Mizzou, West Virginia Agree To Two-Year Series

Mizzou Football and the University of West Virginia have agreed to a two-year home-and-home series, as announced jointly by both schools on November 7. The series will get underway on September 3, 2016, when Mizzou opens its season in Morgantown, West Virginia, and the Mountaineers will pay a visit to Columbia on September 7, 2019.

The last meeting between the two programs came in the 1998 Insight.com Bowl in Tuscon, Arizona, when Mizzou claimed a 34-31 victory. That win gave Mizzou a 3-2 lead in the all-time series, which included a home-and-home series in 1926-1927 and again in 1993-1994. The Tigers shut out the Mountaineers in their first two meetings, 27-0 in 1926 and 13-0 the following season. West Virginia evened the series with a pair of wins in 1993 and 1994 before Mizzou reclaimed the series lead four years later.

The series with West Virginia is Mizzou’s first scheduled meeting with a member of its former conference, the Big 12. West Virginia joined the conference prior to the 2012 season to replace Mizzou, which became a member of the SEC that same season. Mizzou’s only other bout with a Big 12 team since joining the SEC came in the 2014 Cotton Bowl when it took down Oklahoma State 41-31.

Duron Singleton“We are very pleased to add a team the caliber of West Virginia to our schedule,” said Executive Associate Athletic Director Bryan Maggard, who oversees football scheduling.  “We feel like this is a game that is appealing to the fan bases of both programs, and it helps us both add high-profile non-conference games to our schedules.  We’re excited to have a chance to work together, and appreciate everyone coming together to make this happen on all sides.”

Interestingly enough, West Virginia was Mizzou’s first Big 12 basketball opponent since 2012 as well, as the two schools faced off in the 2013 SEC/Big 12 Challenge, a game the Tigers won 80-71.

Prior to joining the SEC, Mizzou had been a part of the Big 12 since 1907. Back then it was called the Missouri Valley Intercollegiate Athletic Association, and Mizzou was one of four founding members, along with Kansas, Nebraska, and Washington University in St. Louis.
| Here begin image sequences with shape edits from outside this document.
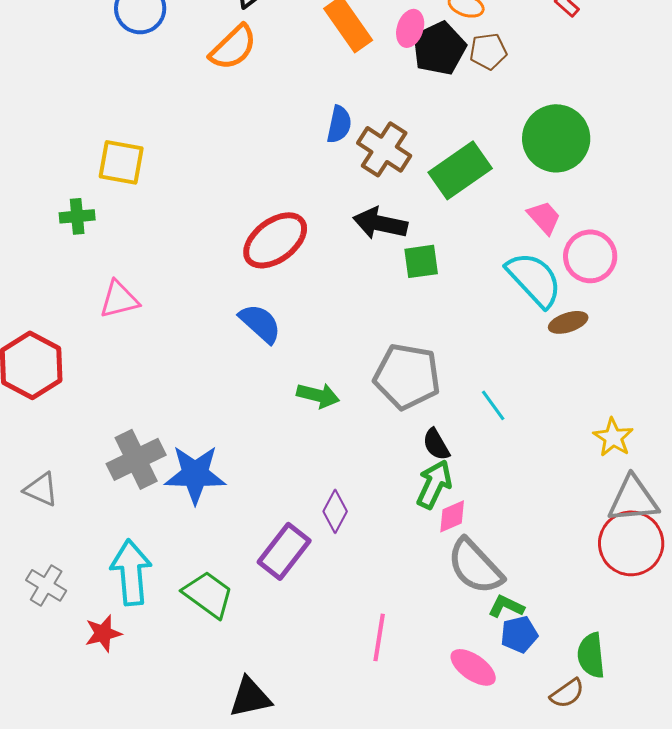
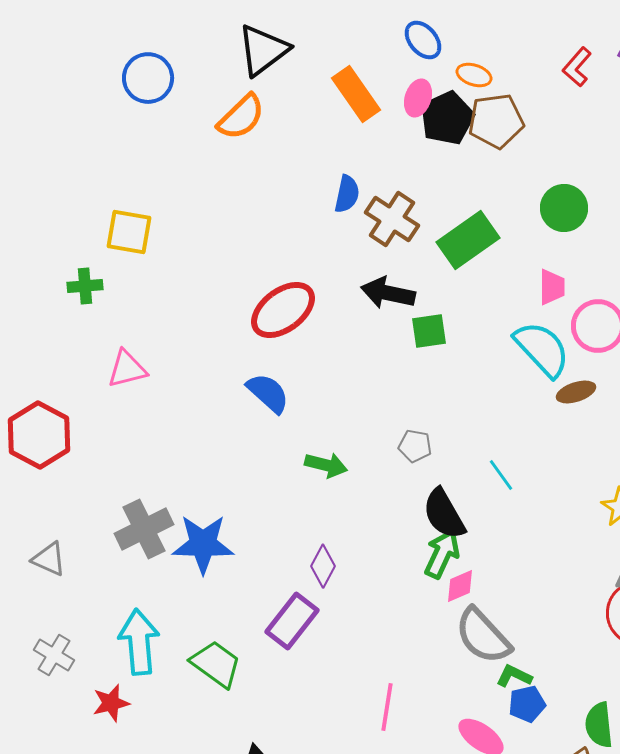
brown pentagon: (488, 51) -> (496, 121), size x1.5
green circle: (556, 138) -> (564, 208), size x0.7
pink trapezoid: (544, 217) -> (552, 287), turned 42
gray pentagon: (407, 376) -> (415, 446), size x0.5
black semicircle: (436, 444) -> (444, 514), size x1.6
purple diamond: (335, 511) -> (323, 566), moved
In 1928 the MVIAA Conference split in half. Oklahoma A&M and the smaller schools left to form the Missouri Valley Conference while Missouri, Iowa State, Kansas, Kansas State, Nebraska and Oklahoma remained together and became unofficially known as the Big Six.

The unofficial conference name was bumped up to the Big Seven with the addition of Colorado in 1948, and Oklahoma State joined the league ten years later to make it the Big Eight, a name that stuck until 1996. Texas, Texas A&M, Texas Tech, and Baylor joined that season, and thus, the Big 12 was born.

In its 104-year stay in the league, Mizzou Football claimed 12 conference titles and reached 29 bowl games.